## Exercise prompt
Exactly the lines from the one containing "info@novodom.ua (814, 2243)" to the last line of the records, inclusive, are to be transcribed; include no others.

Start of Block

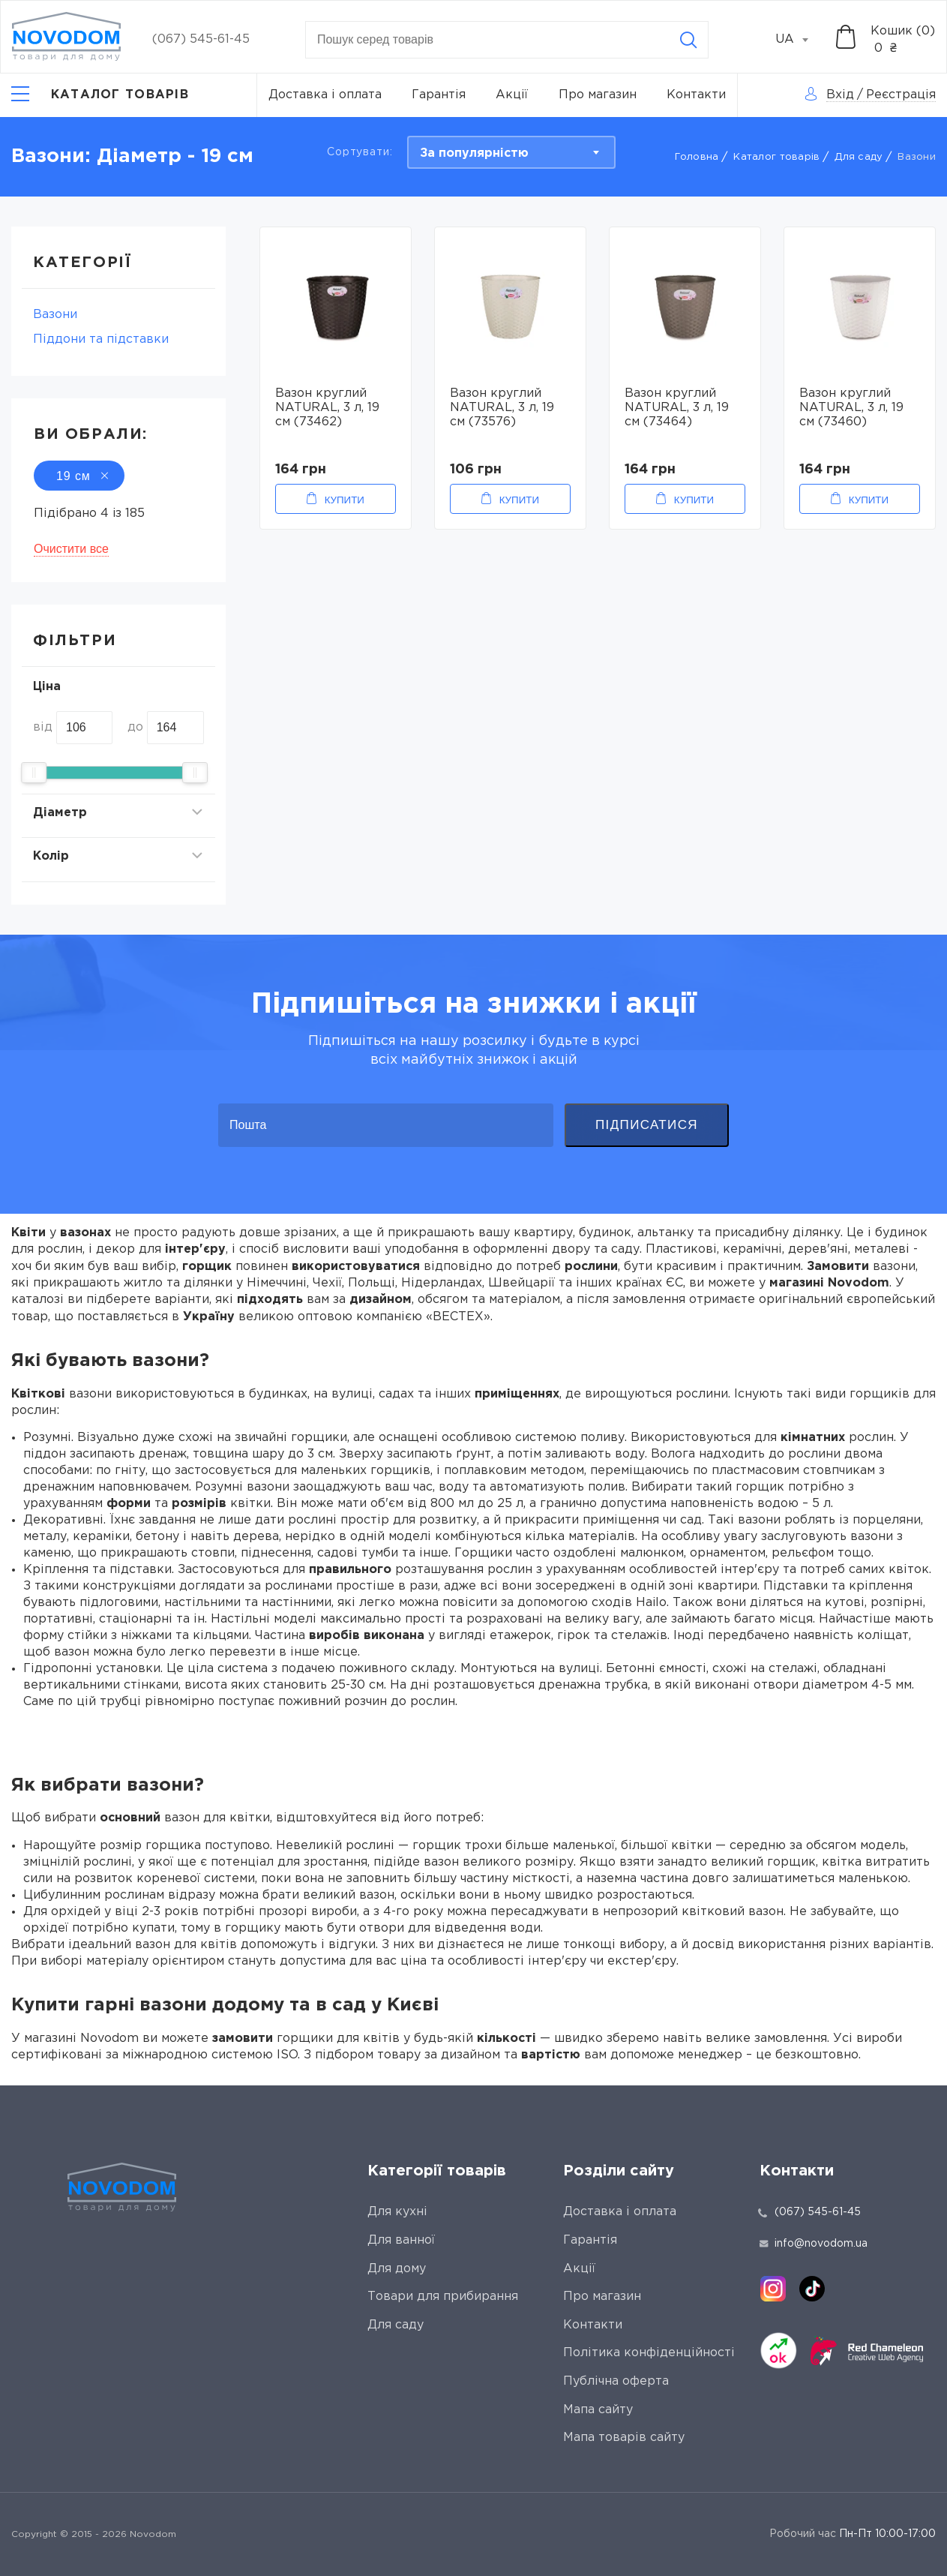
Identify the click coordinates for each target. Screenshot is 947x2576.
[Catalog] (100, 95)
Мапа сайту (598, 2409)
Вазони (55, 314)
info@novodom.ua (814, 2243)
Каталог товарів (776, 157)
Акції (512, 95)
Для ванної (401, 2240)
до (135, 727)
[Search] (688, 40)
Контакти (696, 95)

End of Block

## Exercise output
info@novodom.ua (814, 2243)
Каталог товарів (776, 157)
Акції (512, 95)
Для ванної (401, 2240)
до (135, 727)
[Search] (688, 40)
Контакти (696, 95)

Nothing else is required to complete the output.